For those who don’t like the idea of a non-swimmable pond in their back yard, effluent can also be evaporated mechanically. Fuel-fired evaporators, using stored solar energy in the form of hydrocarbons rather than immediate solar energy in the form of sunshine, do the job. However, unlike sunshine, fossil fuels aren’t free; it costs about 4 cents a gallon to boil water away. That’s more in operating costs than a conventional in-ground system, but less than options like pump-and-truck. Mechanical evaporators take up little space, but cost a lot more to purchase than one would spend digging a lagoon and putting a fiberglass roof over it. Anti-growth states don’t like mechanical evaporators any more than they like lagoons.
Finally, there’s recycling, another technologically-based effluent treatment.
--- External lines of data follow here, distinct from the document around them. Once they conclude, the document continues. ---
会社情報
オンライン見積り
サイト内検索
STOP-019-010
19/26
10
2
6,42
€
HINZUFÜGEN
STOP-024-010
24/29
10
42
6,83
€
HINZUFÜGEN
With the kind of machines manufactured by Thetford Industries (just an example, I’m not a shareholder) used grey-water is purified enough to be reused for toilets and gardening, but not enough for drinking. It makes sense where water is costly—in the desert, for example—but less so where composting toilets are used or replacement water is relatively cheap.
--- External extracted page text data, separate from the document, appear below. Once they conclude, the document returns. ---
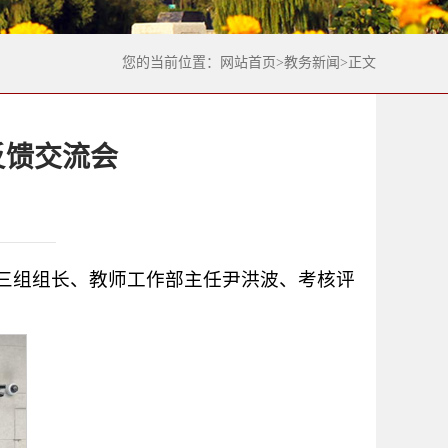
您的当前位置：
网站首页
>
教务新闻
>
正文
反馈交流会
核三组组长、教师工作部主任尹洪波、考核评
It also makes sense where sites are too small to support a full-flow disposal system, but could accept a smaller one because some percentage of the effluent is being recycled. It doesn’t eliminate the need for a disposal system entirely, and so doesn’t solve the problem where on-site soils don’t meet official criteria for on-site disposal.
Full recycling, all the way from sewage effluent back to potability, is a doable technology, but probably not affordable to you, a mountaintop landowner. It will be a while, in fact, before it is affordable to anyone other than NASA rocket scientists using taxpayer dollars. But our land-owner’s problem is less one of cost than regulation: you want to build where a lot of people with power don’t want you to build.